Segundo os arquivos históricos da Itália missionária, diria que sim. De fato, após um crescimento impressionante para mais de 20.000 missionários em 1991, tem havido um declínio constante desde então. Em 1934, a Itália tinha 4.013 missionários; 7.713 em 1943; 10.523 em 1954, até 16.000 na década de 1980. Hoje estamos nos níveis do ano de 1943, com 7.000 missionários - 4.000 sacerdotes e religiosos, 3.000 leigos - engajados em todos os continentes nos vários campos da evangelização, educação, formação profissional, saúde , etc.
Este é o quadro que surgiu na primeira Conferência de missionários italianos no mundo, organizada na Farnesina pelo Ministério das Relações Exteriores e Cooperação Internacional em outubro de 2021. No declínio geral, o componente que está diminuindo mais notavelmente é o do Institutos de religiosos e religiosas especificamente missionários (ad gentes); por outro lado, o número de missionários leigos continua a aumentar.
Sinal de uma mudança radical no paradigma missionário, mais ainda, do fim de uma era, a do "cristianismo" clerical, eurocêntrico, colonial, cujos protagonistas foram sobretudo os Institutos religiosos e missionários, que surgiram em grande número após o Concílio de Trento (1545-1563), quando a evangelização era considerada uma atividade periférica da Igreja, confiada a especialistas - missionários ad gentes, principalmente clérigos -, que se deslocavam do Ocidente "cristão" para as periferias "não cristãs" do planeta, reproduzindo ali uma Igreja e um cristianismo teológica e estruturalmente já definidos e constituídos.
Hoje, em uma Itália -e Europa-, que também se tornou uma "terra de missão", onde a simbiose entre o cristianismo e a cultura dominante não é mais evidente, a Igreja e os cristãos também estão passando por uma metamorfose sem precedentes, a ponto de um grande teólogo dominicano, apaixonado pelo ecumenismo, Jean Marie Tillard (1927-2000), chegou a se perguntar em sua Carta aos cristãos dos anos 2000 (1999), se "nós somos os últimos cristãos".
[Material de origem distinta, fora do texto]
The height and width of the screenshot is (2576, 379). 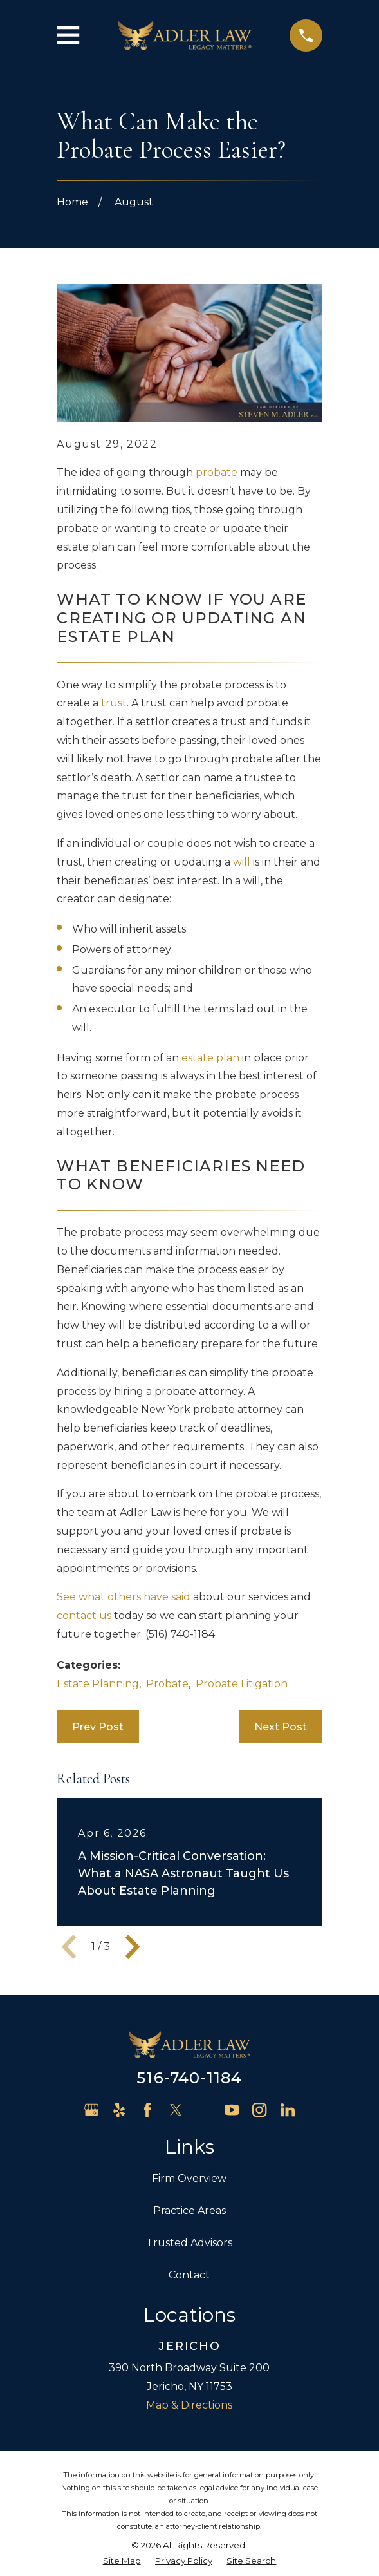 I want to click on probate, so click(x=216, y=472).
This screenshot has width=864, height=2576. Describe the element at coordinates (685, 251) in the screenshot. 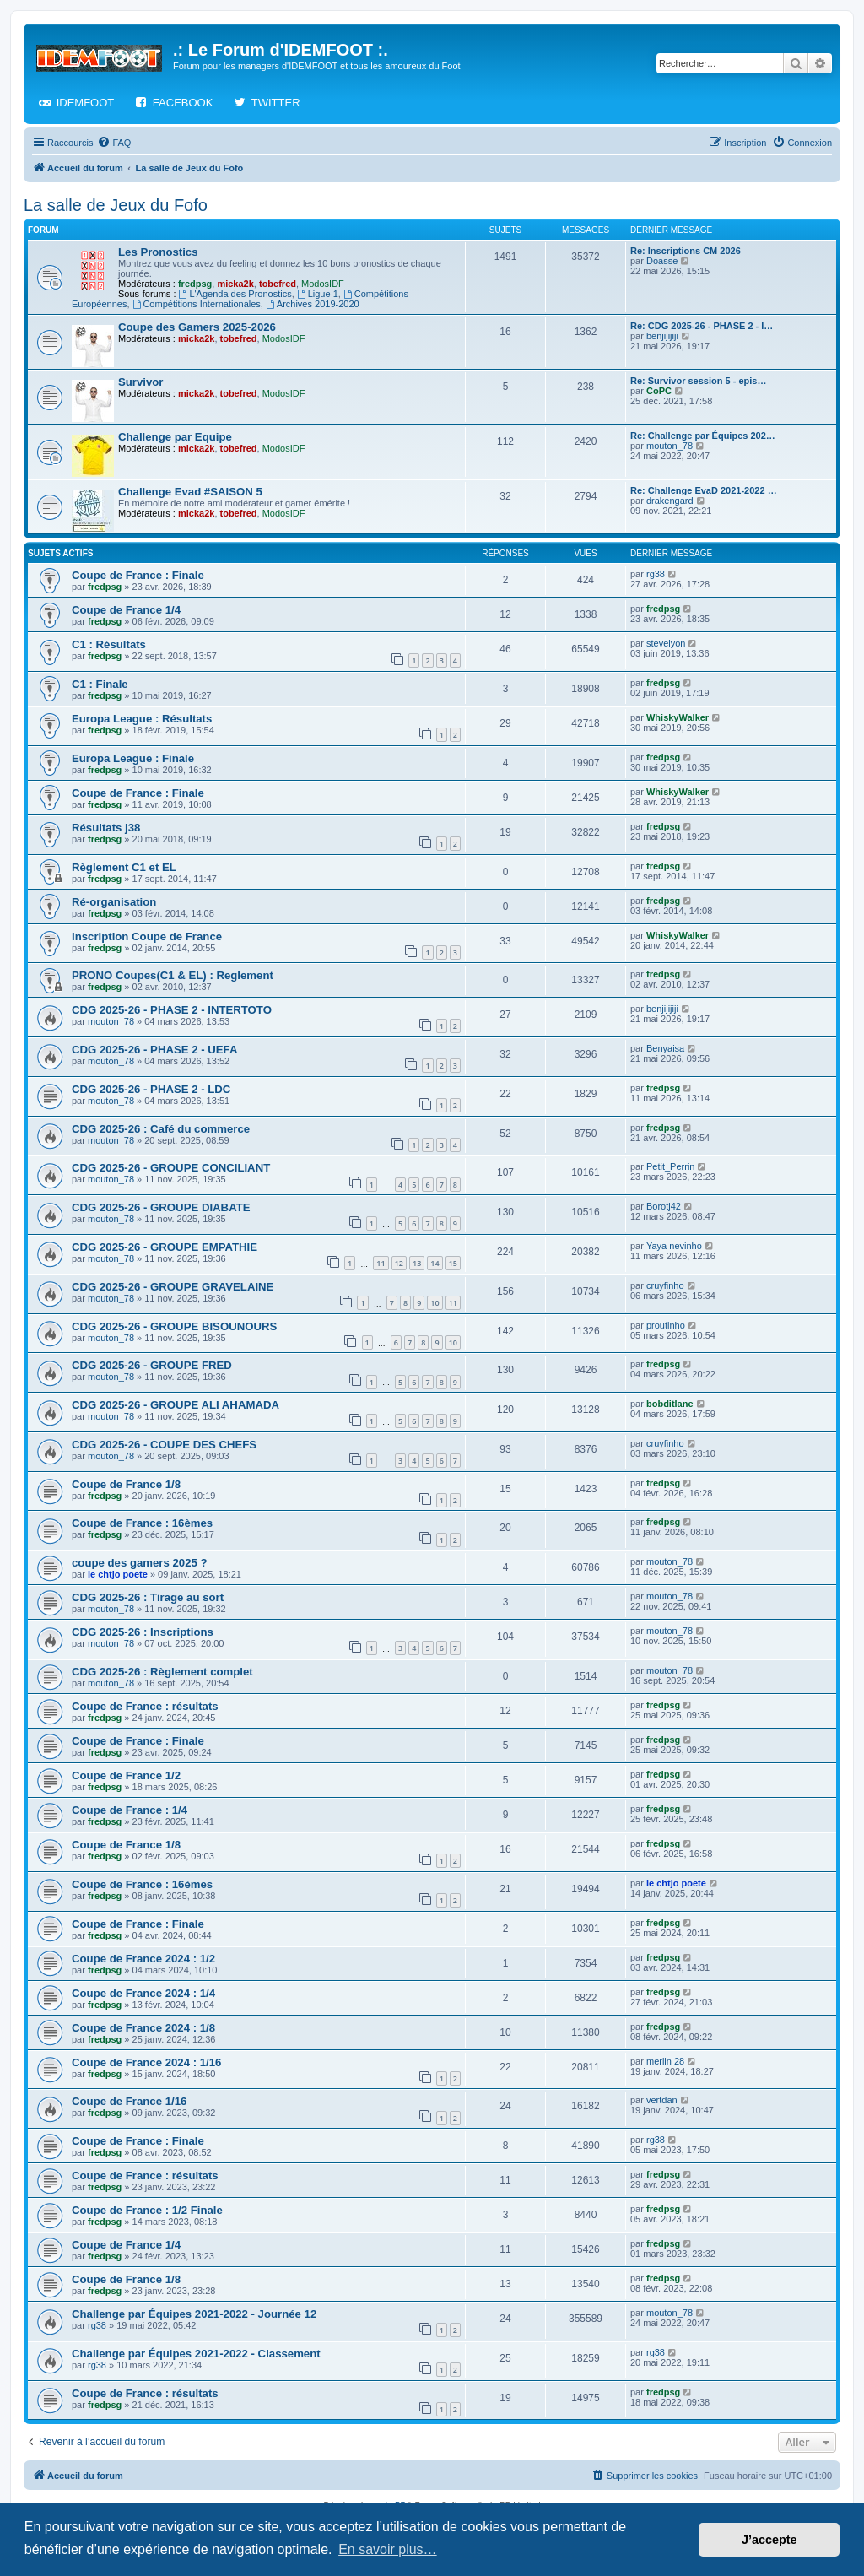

A inspiração para a pergunta do título do nosso editorial vem desta carta: "Seremos os últimos missionários?". A tentativa de resposta de Tillard também parece interessante e presciente: “Nós somos certamente os últimos de todo um estilo de cristianismo. Não somos os últimos cristãos”. De fato, mostra o quanto do cristianismo ainda é inexistente, inédito, depois de dois mil anos de história, como alerta Dominique Collin, jovem irmão de Tillard, também teólogo, em duas publicações recentes “O cristianismo não existe ainda; O Evangelho não ouvido”.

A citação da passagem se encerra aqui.